Сначала люди посмеивались, потом надоело, и понеслись такие частые в то время крики:
— О войне скажи. О прибылях капиталистов… О дороговизне.
— Товарищи, для меня тоже все дорого.
— Вольному воля! — За этим возгласом следует смех.
А в ответ все то же подергивание худой шеей. Она поправляет шпильки, которые готовы упасть от слишком быстрых жестов. Невероятные движения ключиц — вот-вот прорвут кожу, и пискливый голос повторяет:
— Товарищ Керенский есть товарищ Керенский… И что бы там ни говорили, он, будучи адвокатом, ездил на Лену защищать интересы наших погибших братьев.

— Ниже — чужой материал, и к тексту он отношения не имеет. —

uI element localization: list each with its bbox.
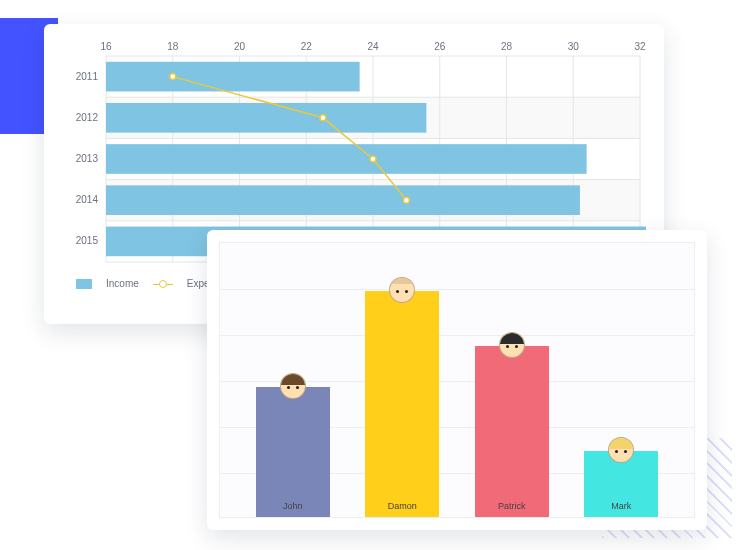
svg-text:22: 22	[301, 41, 313, 52]
svg-rect-29	[106, 103, 426, 133]
svg-text:2015: 2015	[76, 235, 99, 246]
svg-text:28: 28	[501, 41, 513, 52]
svg-text:16: 16	[100, 41, 112, 52]
bar-label: Damon	[365, 495, 439, 515]
bar-patrick: Patrick	[475, 346, 549, 517]
legend-marker-expenses	[153, 279, 173, 289]
svg-text:18: 18	[167, 41, 179, 52]
people-bar-chart-card: John Damon Patrick Mark	[207, 230, 707, 530]
svg-text:2012: 2012	[76, 112, 99, 123]
bar-label: Patrick	[475, 495, 549, 515]
svg-text:30: 30	[568, 41, 580, 52]
svg-point-36	[170, 74, 176, 80]
legend-swatch-income	[76, 279, 92, 289]
bar-mark: Mark	[584, 451, 658, 517]
avatar-icon	[499, 332, 525, 358]
svg-text:26: 26	[434, 41, 446, 52]
bar-john: John	[256, 387, 330, 517]
svg-text:20: 20	[234, 41, 246, 52]
svg-text:2014: 2014	[76, 194, 99, 205]
avatar-icon	[280, 373, 306, 399]
bar-damon: Damon	[365, 291, 439, 517]
svg-text:24: 24	[367, 41, 379, 52]
avatar-icon	[389, 277, 415, 303]
svg-rect-31	[106, 144, 587, 174]
svg-rect-33	[106, 185, 580, 215]
bar-label: John	[256, 495, 330, 515]
chart-b-bars: John Damon Patrick Mark	[220, 243, 694, 517]
legend-label-income: Income	[106, 278, 139, 289]
svg-text:2013: 2013	[76, 153, 99, 164]
svg-text:32: 32	[634, 41, 646, 52]
svg-point-39	[403, 197, 409, 203]
svg-point-37	[320, 115, 326, 121]
svg-point-38	[370, 156, 376, 162]
chart-b-plot: John Damon Patrick Mark	[219, 242, 695, 518]
svg-text:2011: 2011	[76, 71, 99, 82]
svg-rect-27	[106, 62, 360, 92]
avatar-icon	[608, 437, 634, 463]
bar-label: Mark	[584, 495, 658, 515]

Ответил ей Дунин. Он с сожалением развел руками, очень уж насмешила его эта женщина.
— Э-эх, гражданочка, дорогой товарищ, против того, что Керенский на Лену ездил, не возражаю. Мы ему тогда письмо благодарственное послали. А вот против того, что он под Тарнополь солдат толкать в бой ездил, возражаем. И вся Россия возражает.
Накануне Буров прикидывал:
— А ну, сколько там после эсеровских речей народу у нас прибавится?
Дунин роздал семьдесят пять бланков о вступлении в партию. И все семьдесят пять были заполнены. Их оставили на минуту в цеховой комнате. А когда в конце митинга пришли за ними, бланков не оказалось. Кто-то прибежал с криком:
— Эсеры украли бланки! Выбросили…
Началась суматоха. Могло окончиться свалкой. Эсеры отнекивались, но язвили:
— Так-то бережете вашу канцелярию, ловцы душ?
К ним подступали с кулаками:
— Говори, кто бланки стянул. Из цеха не выпустим!
Найти никого не удалось. Но на другой день было заполнено сто бланков.
Так уж повелось у женщин в комитете. Сядут возле окошка и читают вслух книгу. Книжку любили жалостливую — ту, которую привез с собой Башкирцев, называлась она «Без семьи». Елизавета Петровна читает вслух, женщины заливаются слезами.
— И как он, бедненький, стоит за дверью и на чужих смотрит. Те-то едят, — вздыхала жена Бурова.
— А он стоит голодный, — подхватывала Дунина. — Иззяб, крошка.
— Сиротка…
— Потекли вавилонские реки, — ворчал Дедка. — И откуда у баб столько слез берется? Про своих плачут, про чужих хватает. Легкие у баб слезы.
Над женщинами Брахин посмеивался, но женское общество любил, и, когда замечал красивую, пригожую, глаза у него становились ласковыми. Трудно было поверить, что это тот же самый Брахин, недобрый, ехидный человек.
Иногда женщины прерывали чтение и вспоминали, что и в жизни бывают такие же случаи, как в книге.
— Вот другой бросит ребят, как утят, и свищет себе.
— Так… погоди, Катерина Ивановна. По книге же не бросил. Там оно как получилось?
Книгу они уважали.
— Я что хочу сказать? Что вот такие подлецы… Кротов бросил семейство, а они, — кивали в сторону Бурова, — в партии его держат.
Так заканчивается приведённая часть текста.